#### PROBLEM:
Only the lines that include "chuyển" should be copied from the data below.

+ + +

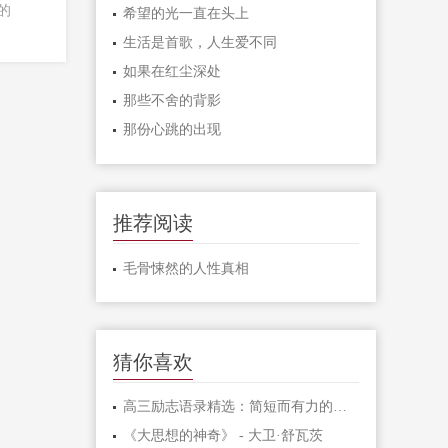
的
希望的光一直在头上
生活是首歌，人生爱不同
如果在红尘深处
那些不舍的背影
那份心跳的出现
推荐阅读
毛骨悚然的人性真相
猜你喜欢
高三励志语录精选：简短而有力的激励句子
《大思想的神奇》 - 大卫·舒瓦茨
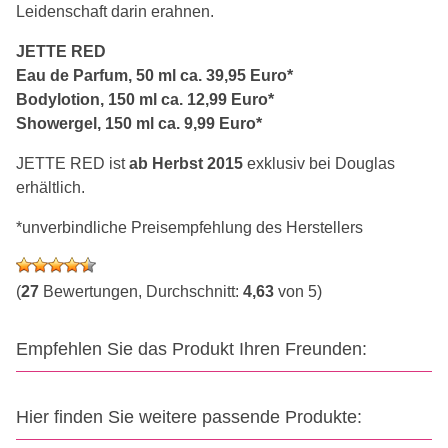
Leidenschaft darin erahnen.
JETTE RED
Eau de Parfum, 50 ml ca. 39,95 Euro*
Bodylotion, 150 ml ca. 12,99 Euro*
Showergel, 150 ml ca. 9,99 Euro*
JETTE RED ist
ab Herbst 2015
exklusiv bei Douglas
erhältlich.
*unverbindliche Preisempfehlung des Herstellers
(
27
Bewertungen, Durchschnitt:
4,63
von 5)
Empfehlen Sie das Produkt Ihren Freunden:
Hier finden Sie weitere passende Produkte:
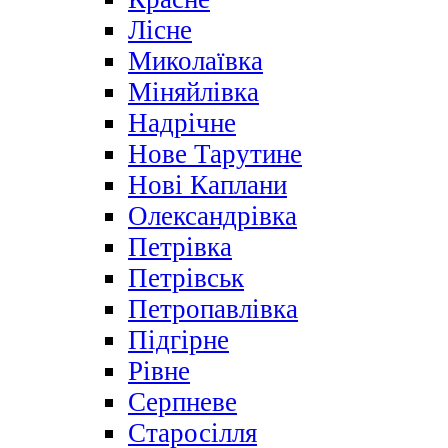
Лісне
Миколаївка
Міняйлівка
Надрічне
Нове Тарутине
Нові Каплани
Олександрівка
Петрівка
Петрівськ
Петропавлівка
Підгірне
Рівне
Серпневе
Старосілля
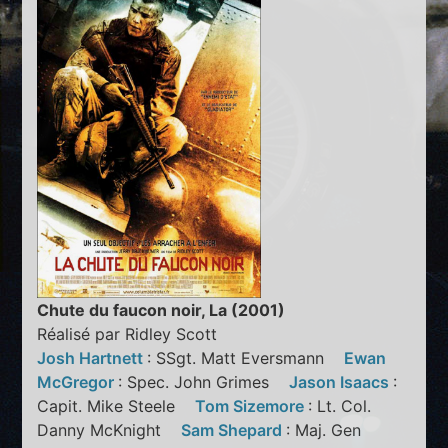
Chute du faucon noir, La (2001)
Réalisé par Ridley Scott
Josh Hartnett
: SSgt. Matt Eversmann
Ewan
McGregor
: Spec. John Grimes
Jason Isaacs
:
Capit. Mike Steele
Tom Sizemore
: Lt. Col.
Danny McKnight
Sam Shepard
: Maj. Gen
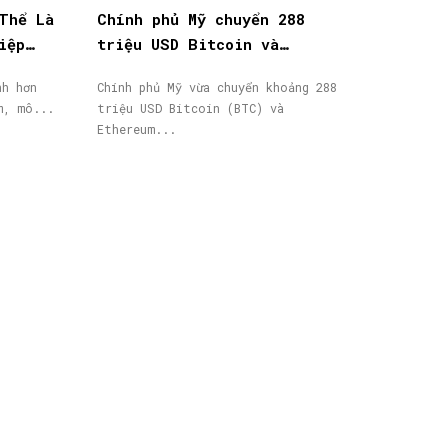
Thể Là
Chính phủ Mỹ chuyển 288
iệp
triệu USD Bitcoin và
Ethereum bị tịch thu lên
nh hơn
Chính phủ Mỹ vừa chuyển khoảng 288
Coinbase Prime
ều năm, mô...
triệu USD Bitcoin (BTC) và
Ethereum...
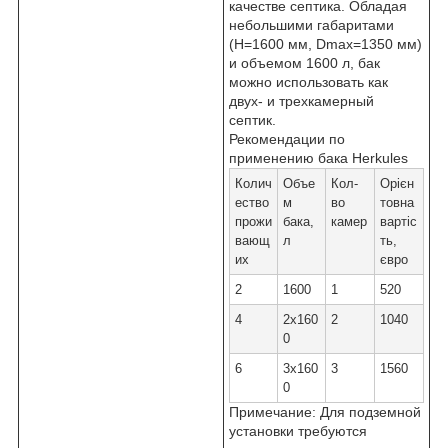
качестве септика. Обладая
небольшими габаритами
(H=1600 мм, D
max
=1350 мм)
и объемом 1600 л, бак
можно использовать как
двух- и трехкамерный
септик.
Рекомендации по
применению бака Herkules
Колич
Объе
Кол-
Орієн
ество
м
во
товна
прожи
бака,
камер
вартіс
вающ
л
ть,
их
євро
2
1600
1
520
4
2x160
2
1040
0
6
3x160
3
1560
0
Примечание: Для подземной
установки требуются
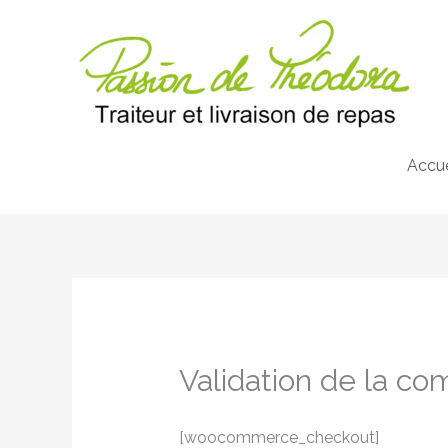
Aller
au
contenu
Accue
Validation de la 
[woocommerce_checkout]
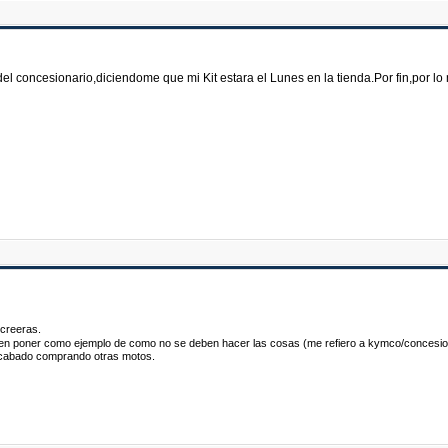
el concesionario,diciendome que mi Kit estara el Lunes en la tienda.Por fin,por 
 creeras.
den poner como ejemplo de como no se deben hacer las cosas (me refiero a kymco/concesi
 acabado comprando otras motos.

+ + +

#### RESPONSE TO THE TASK:
Chính phủ Mỹ chuyển 288
Chính phủ Mỹ vừa chuyển khoảng 288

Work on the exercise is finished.